From the end 1920s, Jamini Roy rejected the European oil medium and began to use the traditional pigments from vegetable and mineral sources. The imagery was often drawn from village life. Jamini Roy invested in the portrayal of peasants, artisans, followers of religious cults, village women and adivasis with immense dignity. He represented in his paintings what they held sacred with references from folk tales and narratives that permeated the rural consciousness. In this particular painting titled ‘Woman’ the artist has painted the figure of a woman against a red background with thick, black contouring lines. The simplification of form suggests a sculptural quality, especially the structured drapery with an ornate border.

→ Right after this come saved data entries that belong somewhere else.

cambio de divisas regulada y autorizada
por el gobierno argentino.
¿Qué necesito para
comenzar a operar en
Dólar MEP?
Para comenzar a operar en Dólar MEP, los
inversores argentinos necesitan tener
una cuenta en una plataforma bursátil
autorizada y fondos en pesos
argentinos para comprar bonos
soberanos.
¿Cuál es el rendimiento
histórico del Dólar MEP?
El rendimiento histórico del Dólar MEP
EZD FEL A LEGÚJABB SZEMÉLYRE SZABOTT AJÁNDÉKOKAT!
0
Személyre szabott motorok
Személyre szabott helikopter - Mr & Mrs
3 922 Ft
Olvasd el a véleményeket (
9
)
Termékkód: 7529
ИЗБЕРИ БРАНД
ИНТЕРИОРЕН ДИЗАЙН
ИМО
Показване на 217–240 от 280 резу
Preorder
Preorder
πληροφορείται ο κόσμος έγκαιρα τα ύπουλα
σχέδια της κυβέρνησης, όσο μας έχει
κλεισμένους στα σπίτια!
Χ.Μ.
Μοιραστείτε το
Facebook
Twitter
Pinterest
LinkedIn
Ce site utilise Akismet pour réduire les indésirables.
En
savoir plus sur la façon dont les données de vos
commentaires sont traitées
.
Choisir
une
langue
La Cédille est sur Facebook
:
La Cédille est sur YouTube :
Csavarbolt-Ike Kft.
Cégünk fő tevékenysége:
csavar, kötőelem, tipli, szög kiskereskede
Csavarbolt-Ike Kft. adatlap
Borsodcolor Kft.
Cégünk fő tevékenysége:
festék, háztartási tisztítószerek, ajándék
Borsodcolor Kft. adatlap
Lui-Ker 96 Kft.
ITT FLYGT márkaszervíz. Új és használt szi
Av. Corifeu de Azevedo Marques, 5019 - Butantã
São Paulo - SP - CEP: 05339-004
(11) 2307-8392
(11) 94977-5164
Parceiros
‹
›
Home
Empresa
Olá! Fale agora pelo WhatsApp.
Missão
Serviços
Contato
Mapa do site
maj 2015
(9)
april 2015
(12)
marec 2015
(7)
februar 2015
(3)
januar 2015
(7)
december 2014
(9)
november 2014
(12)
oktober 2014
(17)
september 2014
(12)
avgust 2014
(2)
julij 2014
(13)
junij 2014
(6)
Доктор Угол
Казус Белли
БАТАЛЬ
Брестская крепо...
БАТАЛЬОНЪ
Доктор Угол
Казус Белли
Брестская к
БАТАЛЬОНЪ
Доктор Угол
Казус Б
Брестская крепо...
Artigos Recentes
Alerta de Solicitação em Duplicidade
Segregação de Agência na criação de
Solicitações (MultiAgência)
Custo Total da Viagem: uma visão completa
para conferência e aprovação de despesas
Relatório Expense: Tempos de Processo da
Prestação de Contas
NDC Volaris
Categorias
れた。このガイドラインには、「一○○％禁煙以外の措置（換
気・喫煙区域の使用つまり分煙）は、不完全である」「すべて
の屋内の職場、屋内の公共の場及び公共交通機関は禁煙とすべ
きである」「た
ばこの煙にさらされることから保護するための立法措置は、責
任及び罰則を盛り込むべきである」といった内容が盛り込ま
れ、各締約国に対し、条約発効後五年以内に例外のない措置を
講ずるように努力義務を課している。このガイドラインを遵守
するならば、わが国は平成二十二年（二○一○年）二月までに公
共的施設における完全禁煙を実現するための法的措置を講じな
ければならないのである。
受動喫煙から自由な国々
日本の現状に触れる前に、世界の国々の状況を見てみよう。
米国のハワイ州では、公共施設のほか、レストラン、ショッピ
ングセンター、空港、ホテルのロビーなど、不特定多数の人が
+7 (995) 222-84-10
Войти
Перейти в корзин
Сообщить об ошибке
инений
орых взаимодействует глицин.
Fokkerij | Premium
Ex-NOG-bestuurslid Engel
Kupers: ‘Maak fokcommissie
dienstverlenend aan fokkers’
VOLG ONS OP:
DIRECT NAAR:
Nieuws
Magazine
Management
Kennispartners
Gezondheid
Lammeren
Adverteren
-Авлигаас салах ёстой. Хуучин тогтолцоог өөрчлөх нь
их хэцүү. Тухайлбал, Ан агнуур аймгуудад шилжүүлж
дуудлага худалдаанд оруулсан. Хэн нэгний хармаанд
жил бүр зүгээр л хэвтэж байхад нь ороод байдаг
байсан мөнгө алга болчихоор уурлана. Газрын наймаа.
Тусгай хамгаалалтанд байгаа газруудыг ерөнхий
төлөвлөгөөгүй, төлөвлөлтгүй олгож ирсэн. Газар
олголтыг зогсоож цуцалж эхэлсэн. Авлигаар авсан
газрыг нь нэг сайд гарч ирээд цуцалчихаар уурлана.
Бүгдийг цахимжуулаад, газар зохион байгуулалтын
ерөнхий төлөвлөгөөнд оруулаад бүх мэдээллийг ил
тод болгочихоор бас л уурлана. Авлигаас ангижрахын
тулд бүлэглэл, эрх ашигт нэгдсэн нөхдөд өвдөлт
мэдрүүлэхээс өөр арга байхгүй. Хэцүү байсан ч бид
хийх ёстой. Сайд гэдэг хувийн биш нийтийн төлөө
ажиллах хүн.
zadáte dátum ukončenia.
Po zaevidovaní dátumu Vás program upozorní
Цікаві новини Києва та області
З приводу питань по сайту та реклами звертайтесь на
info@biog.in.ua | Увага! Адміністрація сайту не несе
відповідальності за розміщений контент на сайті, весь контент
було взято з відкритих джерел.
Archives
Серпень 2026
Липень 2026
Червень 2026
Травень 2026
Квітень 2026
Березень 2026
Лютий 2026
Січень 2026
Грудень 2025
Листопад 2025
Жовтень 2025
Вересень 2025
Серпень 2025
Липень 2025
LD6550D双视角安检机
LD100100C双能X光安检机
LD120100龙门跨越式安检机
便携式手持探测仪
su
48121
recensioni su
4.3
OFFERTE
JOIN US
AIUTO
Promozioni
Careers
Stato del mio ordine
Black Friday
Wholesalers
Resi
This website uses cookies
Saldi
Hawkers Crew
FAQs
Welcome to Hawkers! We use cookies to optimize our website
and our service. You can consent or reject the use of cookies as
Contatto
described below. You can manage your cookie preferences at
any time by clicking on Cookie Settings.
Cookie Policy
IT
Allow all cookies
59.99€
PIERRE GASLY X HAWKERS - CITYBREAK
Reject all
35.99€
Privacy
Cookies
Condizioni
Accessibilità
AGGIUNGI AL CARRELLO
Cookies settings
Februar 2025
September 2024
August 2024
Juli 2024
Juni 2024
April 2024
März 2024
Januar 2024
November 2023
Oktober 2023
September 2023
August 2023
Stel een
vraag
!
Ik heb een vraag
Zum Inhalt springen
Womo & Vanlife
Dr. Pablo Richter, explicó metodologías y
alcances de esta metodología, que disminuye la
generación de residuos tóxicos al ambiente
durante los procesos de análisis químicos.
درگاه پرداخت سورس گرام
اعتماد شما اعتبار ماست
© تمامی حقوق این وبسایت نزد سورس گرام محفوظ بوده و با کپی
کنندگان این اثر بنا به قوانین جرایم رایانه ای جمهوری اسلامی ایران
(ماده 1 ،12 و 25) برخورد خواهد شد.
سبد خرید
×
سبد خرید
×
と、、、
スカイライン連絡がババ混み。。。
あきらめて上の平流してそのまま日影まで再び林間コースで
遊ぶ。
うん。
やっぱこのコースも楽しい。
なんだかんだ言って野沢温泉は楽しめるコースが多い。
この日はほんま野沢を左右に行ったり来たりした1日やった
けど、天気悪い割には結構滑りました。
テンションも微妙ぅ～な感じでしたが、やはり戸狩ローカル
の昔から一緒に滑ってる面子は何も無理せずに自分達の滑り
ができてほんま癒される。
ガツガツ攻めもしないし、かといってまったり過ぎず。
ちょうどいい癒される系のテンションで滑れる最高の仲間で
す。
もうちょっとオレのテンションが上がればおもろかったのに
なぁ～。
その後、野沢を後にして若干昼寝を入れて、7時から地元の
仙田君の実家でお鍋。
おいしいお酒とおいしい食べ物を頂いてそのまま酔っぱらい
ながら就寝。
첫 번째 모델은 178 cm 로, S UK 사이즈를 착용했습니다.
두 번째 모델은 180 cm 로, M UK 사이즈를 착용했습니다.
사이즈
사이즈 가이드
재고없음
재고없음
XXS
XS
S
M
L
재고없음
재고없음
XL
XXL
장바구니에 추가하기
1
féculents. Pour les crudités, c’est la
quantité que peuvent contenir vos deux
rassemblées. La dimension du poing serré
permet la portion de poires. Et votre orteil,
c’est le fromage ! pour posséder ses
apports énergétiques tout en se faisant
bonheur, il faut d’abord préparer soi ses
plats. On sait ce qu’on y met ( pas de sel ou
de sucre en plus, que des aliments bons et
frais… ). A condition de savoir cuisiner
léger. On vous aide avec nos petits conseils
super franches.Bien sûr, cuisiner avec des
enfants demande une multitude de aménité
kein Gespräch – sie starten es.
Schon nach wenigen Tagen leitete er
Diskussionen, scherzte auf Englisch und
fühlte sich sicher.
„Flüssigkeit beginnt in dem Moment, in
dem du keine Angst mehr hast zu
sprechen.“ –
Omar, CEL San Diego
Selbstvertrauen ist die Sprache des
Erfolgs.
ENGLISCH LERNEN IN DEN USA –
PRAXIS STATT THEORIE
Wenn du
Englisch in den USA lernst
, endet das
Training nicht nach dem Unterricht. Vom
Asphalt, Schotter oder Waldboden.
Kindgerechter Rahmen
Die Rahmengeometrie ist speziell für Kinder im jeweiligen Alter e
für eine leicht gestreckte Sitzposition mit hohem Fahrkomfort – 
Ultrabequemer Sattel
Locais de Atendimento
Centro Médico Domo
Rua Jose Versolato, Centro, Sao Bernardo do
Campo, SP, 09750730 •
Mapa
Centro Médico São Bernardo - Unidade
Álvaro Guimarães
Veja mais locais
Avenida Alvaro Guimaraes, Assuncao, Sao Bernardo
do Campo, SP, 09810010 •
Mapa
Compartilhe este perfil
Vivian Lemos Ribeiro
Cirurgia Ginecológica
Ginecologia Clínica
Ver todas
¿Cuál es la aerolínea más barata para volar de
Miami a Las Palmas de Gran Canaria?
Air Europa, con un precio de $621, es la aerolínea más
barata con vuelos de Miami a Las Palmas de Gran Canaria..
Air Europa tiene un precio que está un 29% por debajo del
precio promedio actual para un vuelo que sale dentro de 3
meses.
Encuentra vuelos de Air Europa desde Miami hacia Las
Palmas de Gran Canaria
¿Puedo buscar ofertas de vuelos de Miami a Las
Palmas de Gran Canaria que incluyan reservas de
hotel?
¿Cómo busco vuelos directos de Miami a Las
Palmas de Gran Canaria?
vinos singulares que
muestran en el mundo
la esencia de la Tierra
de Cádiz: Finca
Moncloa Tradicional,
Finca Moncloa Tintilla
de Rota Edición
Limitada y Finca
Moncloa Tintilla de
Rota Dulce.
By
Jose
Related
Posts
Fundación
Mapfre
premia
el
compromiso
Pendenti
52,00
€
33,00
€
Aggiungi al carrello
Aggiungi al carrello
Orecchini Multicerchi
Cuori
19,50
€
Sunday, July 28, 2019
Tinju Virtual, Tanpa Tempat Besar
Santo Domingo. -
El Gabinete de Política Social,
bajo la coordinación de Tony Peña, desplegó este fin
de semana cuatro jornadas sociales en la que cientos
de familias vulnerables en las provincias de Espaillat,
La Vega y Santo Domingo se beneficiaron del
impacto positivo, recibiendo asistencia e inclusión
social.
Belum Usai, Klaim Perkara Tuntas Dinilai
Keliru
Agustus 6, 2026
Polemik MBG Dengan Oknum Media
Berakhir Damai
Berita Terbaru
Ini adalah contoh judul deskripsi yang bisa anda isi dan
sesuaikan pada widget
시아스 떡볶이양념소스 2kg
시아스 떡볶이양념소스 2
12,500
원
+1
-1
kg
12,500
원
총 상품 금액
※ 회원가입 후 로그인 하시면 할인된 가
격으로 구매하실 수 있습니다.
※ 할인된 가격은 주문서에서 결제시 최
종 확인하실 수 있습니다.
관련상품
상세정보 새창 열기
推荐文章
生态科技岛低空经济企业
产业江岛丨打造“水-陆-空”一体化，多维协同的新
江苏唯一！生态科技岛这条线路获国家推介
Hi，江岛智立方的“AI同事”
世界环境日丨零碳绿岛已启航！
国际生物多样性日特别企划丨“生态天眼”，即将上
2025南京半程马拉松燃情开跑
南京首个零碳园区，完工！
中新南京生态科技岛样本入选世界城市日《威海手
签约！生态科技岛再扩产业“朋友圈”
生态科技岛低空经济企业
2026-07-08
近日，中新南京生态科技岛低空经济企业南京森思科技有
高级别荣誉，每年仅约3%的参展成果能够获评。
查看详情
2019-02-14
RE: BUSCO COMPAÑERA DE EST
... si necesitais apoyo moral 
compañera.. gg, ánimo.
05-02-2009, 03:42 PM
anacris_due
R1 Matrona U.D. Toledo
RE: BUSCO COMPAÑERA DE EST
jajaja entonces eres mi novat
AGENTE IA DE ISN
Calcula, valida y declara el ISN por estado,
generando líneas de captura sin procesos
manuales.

From 1924 onwards, Jamini Roy experimented with a new idiom as he was looking for ways to simplify form. During this time his images for the most part became either monochromatic bearing an austere play of white, soft grey and black or the palette was limited to the use of one or two colours. With a masterly control of the brush, he created contours of the form with fluid, calligraphic lines. Roy, during this phase painted seated female forms, mother and child figures, bauls, leaping deer, crawling infant.